- Task details
Transcribe the following entries word for word. End with the line where "[…] Μπάρες Δημητριακών με 5 Υλικά" appears.

Collected data:
^^^^^^^^

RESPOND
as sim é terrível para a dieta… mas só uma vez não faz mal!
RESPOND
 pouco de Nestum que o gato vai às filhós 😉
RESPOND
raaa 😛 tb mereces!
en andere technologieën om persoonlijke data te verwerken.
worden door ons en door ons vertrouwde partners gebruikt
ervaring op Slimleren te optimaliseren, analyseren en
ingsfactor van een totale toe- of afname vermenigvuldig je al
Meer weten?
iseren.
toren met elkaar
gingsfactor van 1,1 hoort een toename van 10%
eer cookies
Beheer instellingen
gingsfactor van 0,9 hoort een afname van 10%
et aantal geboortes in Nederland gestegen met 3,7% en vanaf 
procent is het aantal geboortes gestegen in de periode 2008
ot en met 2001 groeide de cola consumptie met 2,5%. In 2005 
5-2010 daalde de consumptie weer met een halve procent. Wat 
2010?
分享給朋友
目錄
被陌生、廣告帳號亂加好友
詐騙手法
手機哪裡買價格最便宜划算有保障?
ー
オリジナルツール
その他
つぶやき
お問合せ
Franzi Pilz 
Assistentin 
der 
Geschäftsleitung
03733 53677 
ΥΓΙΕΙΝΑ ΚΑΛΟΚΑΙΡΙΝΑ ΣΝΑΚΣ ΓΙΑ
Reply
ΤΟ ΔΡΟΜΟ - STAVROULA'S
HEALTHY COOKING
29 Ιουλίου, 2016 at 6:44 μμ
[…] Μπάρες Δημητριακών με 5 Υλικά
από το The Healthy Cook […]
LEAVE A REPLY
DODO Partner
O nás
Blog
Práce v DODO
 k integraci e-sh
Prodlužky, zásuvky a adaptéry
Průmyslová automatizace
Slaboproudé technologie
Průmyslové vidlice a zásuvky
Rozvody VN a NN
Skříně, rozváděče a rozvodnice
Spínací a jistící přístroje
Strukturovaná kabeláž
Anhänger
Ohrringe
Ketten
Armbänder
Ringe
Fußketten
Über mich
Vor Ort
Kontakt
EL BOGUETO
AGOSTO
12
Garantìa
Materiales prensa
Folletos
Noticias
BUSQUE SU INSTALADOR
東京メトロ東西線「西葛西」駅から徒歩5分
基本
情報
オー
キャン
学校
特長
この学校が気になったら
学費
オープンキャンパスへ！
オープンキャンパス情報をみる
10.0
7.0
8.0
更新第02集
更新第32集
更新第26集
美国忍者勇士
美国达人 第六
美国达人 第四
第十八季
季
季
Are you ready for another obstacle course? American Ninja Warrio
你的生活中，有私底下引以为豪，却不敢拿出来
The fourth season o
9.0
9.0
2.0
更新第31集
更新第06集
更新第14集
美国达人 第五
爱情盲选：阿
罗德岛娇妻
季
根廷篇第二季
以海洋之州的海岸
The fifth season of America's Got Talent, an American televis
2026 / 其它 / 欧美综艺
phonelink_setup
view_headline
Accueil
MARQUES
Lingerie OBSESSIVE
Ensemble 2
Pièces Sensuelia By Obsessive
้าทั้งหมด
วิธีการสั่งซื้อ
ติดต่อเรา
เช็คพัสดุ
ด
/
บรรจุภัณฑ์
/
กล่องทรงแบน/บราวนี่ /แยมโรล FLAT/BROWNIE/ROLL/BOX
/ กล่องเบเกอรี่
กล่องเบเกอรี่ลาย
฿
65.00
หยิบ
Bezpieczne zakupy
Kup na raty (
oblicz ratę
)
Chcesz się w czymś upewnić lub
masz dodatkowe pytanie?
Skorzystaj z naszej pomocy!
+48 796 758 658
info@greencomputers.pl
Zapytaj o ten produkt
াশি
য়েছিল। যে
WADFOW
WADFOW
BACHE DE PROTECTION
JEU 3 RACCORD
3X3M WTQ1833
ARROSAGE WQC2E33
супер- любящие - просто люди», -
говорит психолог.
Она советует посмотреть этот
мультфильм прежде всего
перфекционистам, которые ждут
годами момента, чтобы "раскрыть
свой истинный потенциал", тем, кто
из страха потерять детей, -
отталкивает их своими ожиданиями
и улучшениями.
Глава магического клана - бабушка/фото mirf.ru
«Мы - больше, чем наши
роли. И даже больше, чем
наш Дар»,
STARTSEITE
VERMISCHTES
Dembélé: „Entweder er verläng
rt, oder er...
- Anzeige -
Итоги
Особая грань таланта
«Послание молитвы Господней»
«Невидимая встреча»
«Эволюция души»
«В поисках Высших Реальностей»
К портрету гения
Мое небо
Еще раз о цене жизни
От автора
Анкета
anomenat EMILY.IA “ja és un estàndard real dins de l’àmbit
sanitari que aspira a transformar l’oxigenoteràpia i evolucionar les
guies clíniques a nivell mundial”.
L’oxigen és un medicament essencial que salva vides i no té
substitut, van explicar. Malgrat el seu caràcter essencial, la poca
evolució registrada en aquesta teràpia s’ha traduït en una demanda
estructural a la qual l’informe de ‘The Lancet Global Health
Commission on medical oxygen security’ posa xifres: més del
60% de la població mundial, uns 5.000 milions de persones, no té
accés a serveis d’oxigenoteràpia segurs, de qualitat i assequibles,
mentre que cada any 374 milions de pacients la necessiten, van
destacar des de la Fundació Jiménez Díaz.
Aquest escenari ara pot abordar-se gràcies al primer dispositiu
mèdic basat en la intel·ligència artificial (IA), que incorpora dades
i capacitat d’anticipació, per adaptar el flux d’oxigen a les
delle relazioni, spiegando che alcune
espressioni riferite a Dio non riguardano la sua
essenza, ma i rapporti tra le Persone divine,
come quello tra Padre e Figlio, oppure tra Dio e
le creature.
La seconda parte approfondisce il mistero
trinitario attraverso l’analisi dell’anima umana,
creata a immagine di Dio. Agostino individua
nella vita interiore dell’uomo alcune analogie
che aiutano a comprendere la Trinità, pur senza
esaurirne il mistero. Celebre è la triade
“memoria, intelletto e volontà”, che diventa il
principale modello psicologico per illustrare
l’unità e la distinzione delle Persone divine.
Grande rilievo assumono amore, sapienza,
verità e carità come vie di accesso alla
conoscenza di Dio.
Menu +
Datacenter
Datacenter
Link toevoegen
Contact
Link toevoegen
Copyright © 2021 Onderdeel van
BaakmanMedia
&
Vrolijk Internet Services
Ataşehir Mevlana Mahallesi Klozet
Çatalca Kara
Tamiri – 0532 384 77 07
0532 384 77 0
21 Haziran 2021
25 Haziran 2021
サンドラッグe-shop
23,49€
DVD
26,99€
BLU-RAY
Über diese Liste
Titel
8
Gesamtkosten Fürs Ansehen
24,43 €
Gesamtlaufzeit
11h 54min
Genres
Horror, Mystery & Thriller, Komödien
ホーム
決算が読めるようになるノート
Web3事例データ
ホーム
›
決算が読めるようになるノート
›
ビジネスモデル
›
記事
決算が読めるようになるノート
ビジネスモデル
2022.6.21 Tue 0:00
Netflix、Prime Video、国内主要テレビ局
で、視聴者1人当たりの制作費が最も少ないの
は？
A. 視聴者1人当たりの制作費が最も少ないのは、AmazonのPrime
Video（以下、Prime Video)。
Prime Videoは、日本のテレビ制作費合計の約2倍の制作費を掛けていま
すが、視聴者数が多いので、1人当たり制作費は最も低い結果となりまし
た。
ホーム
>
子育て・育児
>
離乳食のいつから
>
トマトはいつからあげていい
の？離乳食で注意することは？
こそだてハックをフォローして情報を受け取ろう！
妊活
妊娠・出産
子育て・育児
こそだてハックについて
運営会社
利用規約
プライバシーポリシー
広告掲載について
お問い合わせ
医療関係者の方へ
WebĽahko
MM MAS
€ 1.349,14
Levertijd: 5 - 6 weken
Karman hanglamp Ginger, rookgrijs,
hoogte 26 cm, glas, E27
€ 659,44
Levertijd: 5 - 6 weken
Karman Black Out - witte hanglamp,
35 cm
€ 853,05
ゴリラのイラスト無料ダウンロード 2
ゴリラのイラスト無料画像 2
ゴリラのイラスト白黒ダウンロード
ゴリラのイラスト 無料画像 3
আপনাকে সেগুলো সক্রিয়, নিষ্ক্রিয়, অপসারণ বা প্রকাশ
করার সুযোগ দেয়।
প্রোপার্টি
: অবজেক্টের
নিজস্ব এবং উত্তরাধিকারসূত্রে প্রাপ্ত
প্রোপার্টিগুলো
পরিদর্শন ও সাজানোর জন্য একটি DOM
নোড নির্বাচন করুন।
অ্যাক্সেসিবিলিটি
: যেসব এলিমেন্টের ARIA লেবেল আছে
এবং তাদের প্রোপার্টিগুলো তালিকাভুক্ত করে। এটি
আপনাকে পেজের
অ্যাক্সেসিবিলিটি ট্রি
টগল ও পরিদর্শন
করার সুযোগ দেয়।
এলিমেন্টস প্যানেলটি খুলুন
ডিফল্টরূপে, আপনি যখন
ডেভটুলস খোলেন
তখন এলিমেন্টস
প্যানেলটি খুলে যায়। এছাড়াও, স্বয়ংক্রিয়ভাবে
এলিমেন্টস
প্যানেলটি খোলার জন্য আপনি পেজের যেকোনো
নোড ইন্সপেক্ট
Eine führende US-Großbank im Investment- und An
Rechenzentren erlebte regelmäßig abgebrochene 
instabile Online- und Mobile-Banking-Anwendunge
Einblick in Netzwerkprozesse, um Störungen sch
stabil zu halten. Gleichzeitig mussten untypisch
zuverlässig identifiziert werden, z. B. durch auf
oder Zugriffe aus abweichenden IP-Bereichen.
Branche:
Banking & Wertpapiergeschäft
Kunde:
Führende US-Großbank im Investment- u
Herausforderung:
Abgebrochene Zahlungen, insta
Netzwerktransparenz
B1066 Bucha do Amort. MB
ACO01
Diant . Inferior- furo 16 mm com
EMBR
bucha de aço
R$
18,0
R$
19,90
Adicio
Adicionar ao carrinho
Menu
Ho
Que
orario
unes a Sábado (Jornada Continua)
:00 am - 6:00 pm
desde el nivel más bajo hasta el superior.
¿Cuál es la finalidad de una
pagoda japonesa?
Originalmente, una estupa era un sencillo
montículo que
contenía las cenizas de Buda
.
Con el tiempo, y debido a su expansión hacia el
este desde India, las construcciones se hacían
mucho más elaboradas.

^^^^^^^^

- The completed task
RESPOND
as sim é terrível para a dieta… mas só uma vez não faz mal!
RESPOND
 pouco de Nestum que o gato vai às filhós 😉
RESPOND
raaa 😛 tb mereces!
en andere technologieën om persoonlijke data te verwerken.
worden door ons en door ons vertrouwde partners gebruikt
ervaring op Slimleren te optimaliseren, analyseren en
ingsfactor van een totale toe- of afname vermenigvuldig je al
Meer weten?
iseren.
toren met elkaar
gingsfactor van 1,1 hoort een toename van 10%
eer cookies
Beheer instellingen
gingsfactor van 0,9 hoort een afname van 10%
et aantal geboortes in Nederland gestegen met 3,7% en vanaf 
procent is het aantal geboortes gestegen in de periode 2008
ot en met 2001 groeide de cola consumptie met 2,5%. In 2005 
5-2010 daalde de consumptie weer met een halve procent. Wat 
2010?
分享給朋友
目錄
被陌生、廣告帳號亂加好友
詐騙手法
手機哪裡買價格最便宜划算有保障?
ー
オリジナルツール
その他
つぶやき
お問合せ
Franzi Pilz 
Assistentin 
der 
Geschäftsleitung
03733 53677 
ΥΓΙΕΙΝΑ ΚΑΛΟΚΑΙΡΙΝΑ ΣΝΑΚΣ ΓΙΑ
Reply
ΤΟ ΔΡΟΜΟ - STAVROULA'S
HEALTHY COOKING
29 Ιουλίου, 2016 at 6:44 μμ
[…] Μπάρες Δημητριακών με 5 Υλικά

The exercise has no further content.